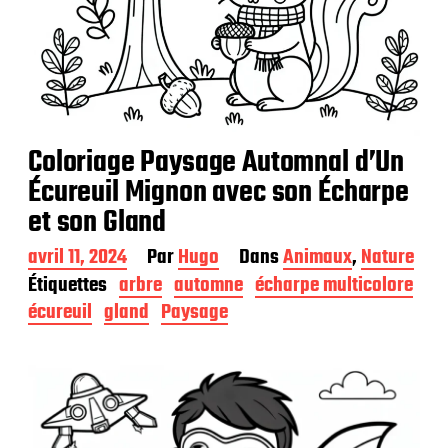
Coloriage Paysage Automnal d’Un
Écureuil Mignon avec son Écharpe
et son Gland
D
avril 11, 2024
Par
Hugo
Dans
Animaux
,
Nature
a
Étiquettes
arbre
automne
écharpe multicolore
t
écureuil
gland
Paysage
e
d
e
p
u
b
l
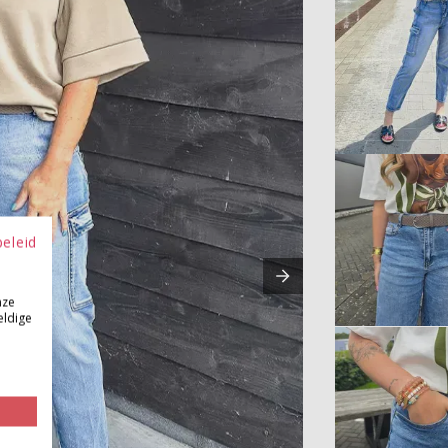
beleid
nze
eldige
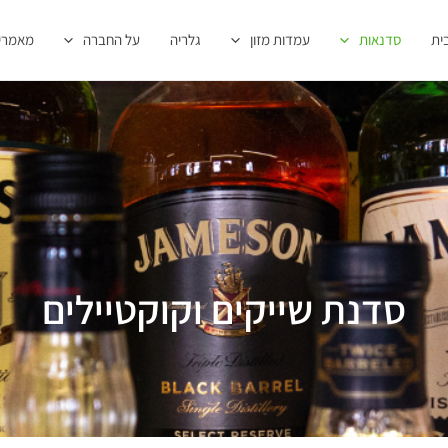
ית
סדנאות
עמדות מזון
גלריה
על החברה
מאמרי
סדנת שייקים וקוקטיילים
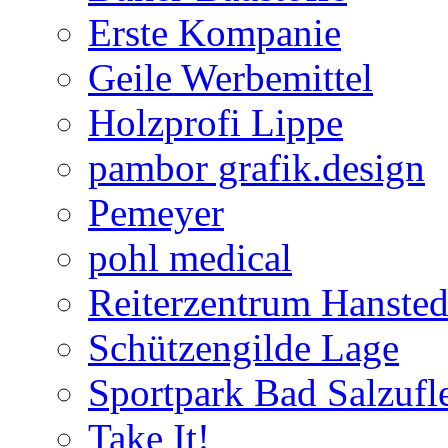
Erste Kompanie
Geile Werbemittel
Holzprofi Lippe
pambor grafik.design
Pemeyer
pohl medical
Reiterzentrum Hansted
Schützengilde Lage
Sportpark Bad Salzufl
Take It!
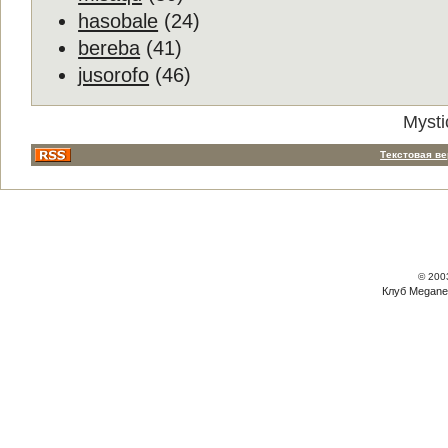
hasobale
(24)
bereba
(41)
jusorofo
(46)
Mysti
Текстовая в
© 200
Клуб Megane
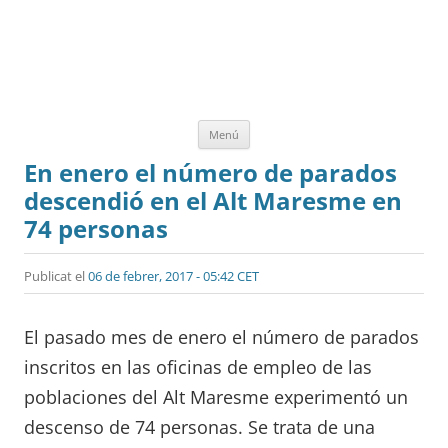
Vés
Menú
al
contingut
En enero el número de parados
descendió en el Alt Maresme en
74 personas
Publicat el
06 de febrer, 2017 - 05:42 CET
El pasado mes de enero el número de parados
inscritos en las oficinas de empleo de las
poblaciones del Alt Maresme experimentó un
descenso de 74 personas. Se trata de una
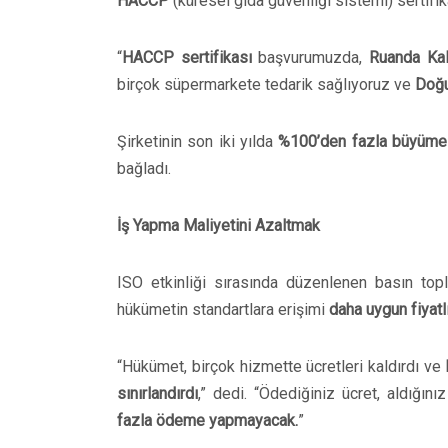
HACCP
(küresel gıda güvenliği sistemi) sertifik
“
HACCP sertifikası
başvurumuzda,
Ruanda Kal
birçok süpermarkete tedarik sağlıyoruz ve
Doğu
Şirketinin son iki yılda
%100’den fazla büyüme
bağladı.
İş Yapma Maliyetini Azaltmak
ISO etkinliği sırasında düzenlenen basın top
hükümetin standartlara erişimi
daha uygun fiyatl
“Hükümet, birçok hizmette ücretleri kaldırdı ve
sınırlandırdı
,” dedi. “Ödediğiniz ücret, aldığın
fazla ödeme yapmayacak.
”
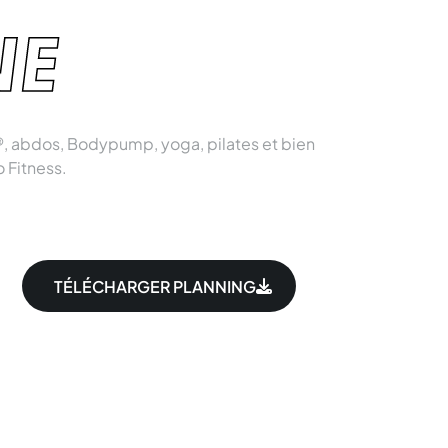
NE
, abdos, Bodypump, yoga, pilates et bien
o Fitness.
TÉLÉCHARGER PLANNING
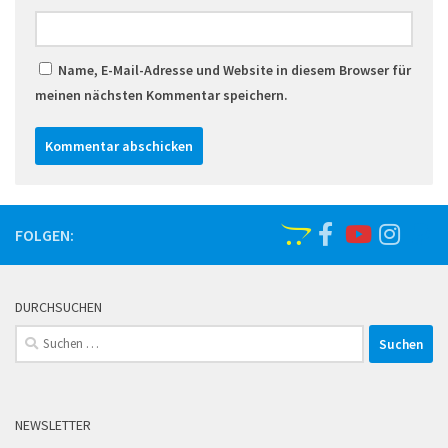
Name, E-Mail-Adresse und Website in diesem Browser für
meinen nächsten Kommentar speichern.
FOLGEN:
DURCHSUCHEN
Suchen
nach:
NEWSLETTER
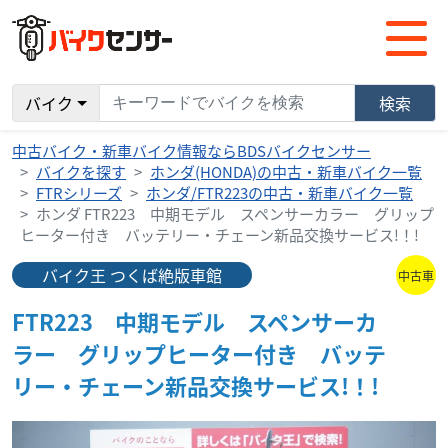
バイク
検索
中古バイク・新車バイク情報ならBDSバイクセンサー
バイクを探す
ホンダ(HONDA)の中古・新車バイク一覧
FTRシリーズ
ホンダ/FTR223の中古・新車バイク一覧
ホンダ FTR223 中期モデル スペンサーカラー グリップ
ヒーター付き バッテリー・チェーン新品交換サービス!！!
バイク王 つくば絶版車館
中古車
FTR223 中期モデル スペンサーカ
ラー グリップヒーター付き バッテ
リー・チェーン新品交換サービス!！!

+===+

■ **Problem description**
Leave out the pictures, and give all the records again exactly.

■ **Response for this exercise**
Coloriage Paysage Automnal d’Un
Écureuil Mignon avec son Écharpe
et son Gland
D
avril 11, 2024
Par
Hugo
Dans
Animaux
,
Nature
a
Étiquettes
arbre
automne
écharpe multicolore
t
écureuil
gland
Paysage
e
d
e
p
u
b
l
beleid
nze
eldige
ית
סדנאות
עמדות מזון
גלריה
על החברה
מאמרי
סדנת שייקים וקוקטיילים
Erste Kompanie
Geile Werbemittel
Holzprofi Lippe
pambor grafik.design
Pemeyer
pohl medical
Reiterzentrum Hansted
Schützengilde Lage
Sportpark Bad Salzufl
Take It!
hasobale
(24)
bereba
(41)
jusorofo
(46)
Mysti
Текстовая в
© 200
Клуб Megane
Vés
Menú
al
contingut
En enero el número de parados
descendió en el Alt Maresme en
74 personas
Publicat el
06 de febrer, 2017 - 05:42 CET
El pasado mes de enero el número de parados
inscritos en las oficinas de empleo de las
poblaciones del Alt Maresme experimentó un
descenso de 74 personas. Se trata de una
HACCP
(küresel gıda güvenliği sistemi) sertifik
“
HACCP sertifikası
başvurumuzda,
Ruanda Kal
birçok süpermarkete tedarik sağlıyoruz ve
Doğu
Şirketinin son iki yılda
%100’den fazla büyüme
bağladı.
İş Yapma Maliyetini Azaltmak
ISO etkinliği sırasında düzenlenen basın top
hükümetin standartlara erişimi
daha uygun fiyatl
“Hükümet, birçok hizmette ücretleri kaldırdı ve
sınırlandırdı
,” dedi. “Ödediğiniz ücret, aldığın
fazla ödeme yapmayacak.
”
NE
, abdos, Bodypump, yoga, pilates et bien
o Fitness.
TÉLÉCHARGER PLANNING
Name, E-Mail-Adresse und Website in diesem Browser für
meinen nächsten Kommentar speichern.
FOLGEN:
DURCHSUCHEN
Suchen
nach:
NEWSLETTER
バイク
検索
中古バイク・新車バイク情報ならBDSバイクセンサー
バイクを探す
ホンダ(HONDA)の中古・新車バイク一覧
FTRシリーズ
ホンダ/FTR223の中古・新車バイク一覧
ホンダ FTR223 中期モデル スペンサーカラー グリップ
ヒーター付き バッテリー・チェーン新品交換サービス!！!
バイク王 つくば絶版車館
中古車
FTR223 中期モデル スペンサーカ
ラー グリップヒーター付き バッテ
リー・チェーン新品交換サービス!！!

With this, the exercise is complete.